Serpent de mer politique, les tentatives de réconciliation entre Hamas et Fatah rythment la vie des Territoires palestiniens. Parce que nécessaire à la naissance d’un Etat palestinien et permettant de légitimer les acteurs palestiniens sur la scène internationale, l’unité apparaît comme un élément clé préalable à toute tentative de résolution du conflit israélo-palestinien. Depuis juin 2007 et la prise de la bande de Gaza par le Hamas, cette perspective semble cependant irréaliste. En mai 2011, au cœur des printemps arabes et fragilisés par des manifestations, Hamas et Fatah annoncent la signature au Caire d’un premier accord d’unité. Celui-ci prévoit la tenue d’élections sous six mois, mais peu d’actions se joignent ensuite à ces promesses. Un nouvel accord pour l’organisation de ces élections en février 2012 à Doha n’y fait rien.

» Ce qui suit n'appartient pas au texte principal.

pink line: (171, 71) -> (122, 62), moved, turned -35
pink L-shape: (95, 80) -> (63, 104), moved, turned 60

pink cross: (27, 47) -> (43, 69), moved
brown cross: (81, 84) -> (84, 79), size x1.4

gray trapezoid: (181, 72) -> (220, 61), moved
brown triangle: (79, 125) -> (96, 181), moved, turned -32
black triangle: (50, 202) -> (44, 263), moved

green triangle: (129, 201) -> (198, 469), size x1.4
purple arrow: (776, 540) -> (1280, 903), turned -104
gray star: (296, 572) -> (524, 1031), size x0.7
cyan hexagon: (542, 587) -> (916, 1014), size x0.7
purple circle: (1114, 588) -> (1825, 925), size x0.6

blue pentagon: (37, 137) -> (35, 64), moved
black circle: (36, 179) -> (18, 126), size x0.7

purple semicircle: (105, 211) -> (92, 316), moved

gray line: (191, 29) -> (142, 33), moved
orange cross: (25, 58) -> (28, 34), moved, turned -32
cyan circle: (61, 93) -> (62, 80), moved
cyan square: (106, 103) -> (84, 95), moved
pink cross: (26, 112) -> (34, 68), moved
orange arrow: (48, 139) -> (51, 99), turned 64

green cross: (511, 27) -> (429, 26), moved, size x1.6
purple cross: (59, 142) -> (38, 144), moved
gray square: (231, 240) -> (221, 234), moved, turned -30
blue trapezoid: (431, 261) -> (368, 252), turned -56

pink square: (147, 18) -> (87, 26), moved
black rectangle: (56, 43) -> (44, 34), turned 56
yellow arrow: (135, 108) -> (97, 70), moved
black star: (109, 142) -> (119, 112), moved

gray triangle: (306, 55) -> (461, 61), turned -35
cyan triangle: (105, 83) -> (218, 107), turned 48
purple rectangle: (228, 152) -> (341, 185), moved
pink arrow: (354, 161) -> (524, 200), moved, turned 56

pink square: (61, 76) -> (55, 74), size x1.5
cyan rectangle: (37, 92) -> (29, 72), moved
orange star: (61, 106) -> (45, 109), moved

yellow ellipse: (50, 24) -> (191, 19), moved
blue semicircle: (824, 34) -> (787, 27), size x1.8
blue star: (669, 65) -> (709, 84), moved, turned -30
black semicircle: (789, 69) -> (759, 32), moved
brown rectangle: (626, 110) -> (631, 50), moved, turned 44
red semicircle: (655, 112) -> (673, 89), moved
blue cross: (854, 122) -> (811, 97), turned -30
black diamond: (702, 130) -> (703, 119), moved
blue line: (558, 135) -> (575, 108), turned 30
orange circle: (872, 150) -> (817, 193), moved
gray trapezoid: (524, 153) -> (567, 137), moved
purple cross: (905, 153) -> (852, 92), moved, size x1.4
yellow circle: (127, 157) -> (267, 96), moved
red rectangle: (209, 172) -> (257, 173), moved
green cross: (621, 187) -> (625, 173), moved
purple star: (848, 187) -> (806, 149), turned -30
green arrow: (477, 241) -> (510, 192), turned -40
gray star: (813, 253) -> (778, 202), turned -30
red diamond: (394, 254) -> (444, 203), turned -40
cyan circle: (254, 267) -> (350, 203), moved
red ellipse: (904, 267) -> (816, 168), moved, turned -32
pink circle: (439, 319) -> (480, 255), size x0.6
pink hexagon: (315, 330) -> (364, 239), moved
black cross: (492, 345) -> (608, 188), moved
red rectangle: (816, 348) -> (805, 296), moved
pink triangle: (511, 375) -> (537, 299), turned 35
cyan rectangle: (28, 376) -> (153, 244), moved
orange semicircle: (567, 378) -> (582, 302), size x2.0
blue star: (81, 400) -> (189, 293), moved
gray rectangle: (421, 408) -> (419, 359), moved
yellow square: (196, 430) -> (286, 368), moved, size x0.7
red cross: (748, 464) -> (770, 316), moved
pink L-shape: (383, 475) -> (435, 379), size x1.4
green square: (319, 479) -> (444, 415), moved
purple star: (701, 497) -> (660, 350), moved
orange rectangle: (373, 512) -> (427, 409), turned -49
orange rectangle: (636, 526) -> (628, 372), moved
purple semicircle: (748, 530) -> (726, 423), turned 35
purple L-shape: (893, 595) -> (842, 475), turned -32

Les propositions d’élections disparaissent progressivement du discours politique3. Le 23 avril 2014, fragilisés par une situation économique désastreuse des deux côtés, Hamas et Fatah annoncent depuis Gaza un nouveau pacte valant obligation de respecter ceux signés en 2011 et 2012. Cette fois-ci, un gouvernement d’union nationale est formé. Mais après près d’un an de gouvernement commun et sans réunification territoriale, la chute de celui-ci en juin 2015 entraîne un retour au statu quo. Plus récemment, fin 2017, le Fatah et le Hamas concluent un accord en vue de la tenue d’élections nationales avant fin 2018, censées permettre une sortie de l’impasse. Celui-ci n’a toujours pas été appliqué, les annonces se succédant sans élections à l’horizon4. Systématiquement, les réconciliations inter-palestiniennes finissent par échouer, par manque de volonté politique, mais aussi en raison de désaccords profonds entre courants antagonistes. 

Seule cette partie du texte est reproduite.